I'm not sure what you mean by "bad breath and dental issues" but would be rare for any of the things you list to be related to adenoid tissue. Mouth breathing, could be- IF the adenoid tissue mass was excessively extensive. Perhaps you have an ENT specialist that you trust (and a child who might cooperate by being sleepy) so a good exam of the adenoid tissue can be made in the office. If the nasal choanae are completely obstructed by tissue it either could be removed, or you could wait until the child's passages grow and lymph tissue shrinks. [As an incidental note: there have been studies which have shown that T&A's (removal of tonsils and adenoids) do NOT reduce snoring. And, it's not a good idea for a parent to go into the surgery- even if you want special treatment for being medically associated. Still further, if you have to "wonder" if the place will be "clean" you should go to a different hospital.]

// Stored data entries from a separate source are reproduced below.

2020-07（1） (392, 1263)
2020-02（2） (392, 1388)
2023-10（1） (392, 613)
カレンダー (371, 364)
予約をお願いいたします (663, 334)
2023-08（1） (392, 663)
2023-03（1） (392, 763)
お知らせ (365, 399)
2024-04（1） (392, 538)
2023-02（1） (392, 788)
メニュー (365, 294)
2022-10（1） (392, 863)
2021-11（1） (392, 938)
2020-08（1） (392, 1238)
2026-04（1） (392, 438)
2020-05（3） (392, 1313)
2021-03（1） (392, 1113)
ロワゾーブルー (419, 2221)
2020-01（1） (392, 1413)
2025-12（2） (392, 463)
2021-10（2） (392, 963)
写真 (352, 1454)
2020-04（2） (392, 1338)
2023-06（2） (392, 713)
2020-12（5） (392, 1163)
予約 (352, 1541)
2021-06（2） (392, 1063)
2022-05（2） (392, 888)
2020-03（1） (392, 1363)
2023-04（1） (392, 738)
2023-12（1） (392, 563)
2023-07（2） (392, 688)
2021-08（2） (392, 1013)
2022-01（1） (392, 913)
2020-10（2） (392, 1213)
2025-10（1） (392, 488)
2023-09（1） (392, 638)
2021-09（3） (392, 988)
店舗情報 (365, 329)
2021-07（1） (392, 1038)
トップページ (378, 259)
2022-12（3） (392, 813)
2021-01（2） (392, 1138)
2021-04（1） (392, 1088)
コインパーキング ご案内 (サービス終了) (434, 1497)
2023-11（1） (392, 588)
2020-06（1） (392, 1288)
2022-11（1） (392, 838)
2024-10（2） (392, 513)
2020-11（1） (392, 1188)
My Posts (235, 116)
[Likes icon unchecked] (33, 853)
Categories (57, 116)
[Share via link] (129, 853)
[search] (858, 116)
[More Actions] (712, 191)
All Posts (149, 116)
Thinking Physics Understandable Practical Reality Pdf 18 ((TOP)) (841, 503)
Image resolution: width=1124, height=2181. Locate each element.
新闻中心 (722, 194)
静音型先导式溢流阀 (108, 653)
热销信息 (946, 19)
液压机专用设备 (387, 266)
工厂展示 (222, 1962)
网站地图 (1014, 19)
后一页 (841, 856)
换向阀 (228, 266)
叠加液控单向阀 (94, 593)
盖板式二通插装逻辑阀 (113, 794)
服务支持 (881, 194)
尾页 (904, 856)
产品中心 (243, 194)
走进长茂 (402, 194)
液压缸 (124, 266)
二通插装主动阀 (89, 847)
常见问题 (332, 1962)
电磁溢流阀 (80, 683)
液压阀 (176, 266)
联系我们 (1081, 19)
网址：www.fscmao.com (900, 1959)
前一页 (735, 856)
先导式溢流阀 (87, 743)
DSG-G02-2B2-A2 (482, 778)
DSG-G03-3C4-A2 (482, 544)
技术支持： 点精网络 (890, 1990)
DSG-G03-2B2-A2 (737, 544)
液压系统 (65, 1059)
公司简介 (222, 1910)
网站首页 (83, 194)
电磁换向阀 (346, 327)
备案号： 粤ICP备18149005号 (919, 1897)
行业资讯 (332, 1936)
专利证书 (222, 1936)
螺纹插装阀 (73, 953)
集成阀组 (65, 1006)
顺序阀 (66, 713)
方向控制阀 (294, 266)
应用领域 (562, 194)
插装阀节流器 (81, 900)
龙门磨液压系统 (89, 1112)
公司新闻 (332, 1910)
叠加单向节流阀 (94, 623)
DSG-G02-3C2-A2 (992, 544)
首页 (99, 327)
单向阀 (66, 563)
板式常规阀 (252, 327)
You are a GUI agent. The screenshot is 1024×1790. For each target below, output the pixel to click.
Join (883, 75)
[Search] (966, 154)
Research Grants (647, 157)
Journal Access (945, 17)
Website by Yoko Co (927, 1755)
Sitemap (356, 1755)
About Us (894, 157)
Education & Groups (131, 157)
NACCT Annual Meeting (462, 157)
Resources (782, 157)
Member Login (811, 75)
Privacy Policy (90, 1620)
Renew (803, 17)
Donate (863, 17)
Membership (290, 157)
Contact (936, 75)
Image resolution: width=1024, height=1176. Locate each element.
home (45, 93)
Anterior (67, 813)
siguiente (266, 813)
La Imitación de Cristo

- Excessive drooling at night
- I am the mother to a fantastic 30 month old daughter. I was wondering if the following is something I should be concerned about. At night time she wakes up a few times during the night soaked through with saliva from drooling so much. I usually have to flip her pillow at least twice a night because it is soaked. Is there something I can do about this or is it something I should be concerned about. I am pretty sure she has all of her teeth, but she does still use a pacifier at night... Katherine A
-
To be honest, in all my years of hearing about infants difficulties, this is the first time I've heard about this specific issue. My guess is that, were you to visit a board certified pediatrician whom you trust he/she would be able to give you assurances that "it was nothing to be concerned about" but tell you to wean her off the pacifier (two is a bit old for the thing anyway- much longer and you may run into dental issues.) Most individuals begin to salivate immediately when something is placed into their mouth, that's normal and expected. Most individuals drool in the night- just look at the pillowcase. So... drooling in the hours of sleep would be expected, especially if something is in the mouth. Braces, bite guards and other dental appliances usually don't produce hyper-salivation even at night.
Before you were told that however, your doctor should examine the baby's neck, gums and mouth for sign's of congenital salivary or swallowing problems or other duct's, cysts, "lumps" or "bumps" that "hadn't oughta be there."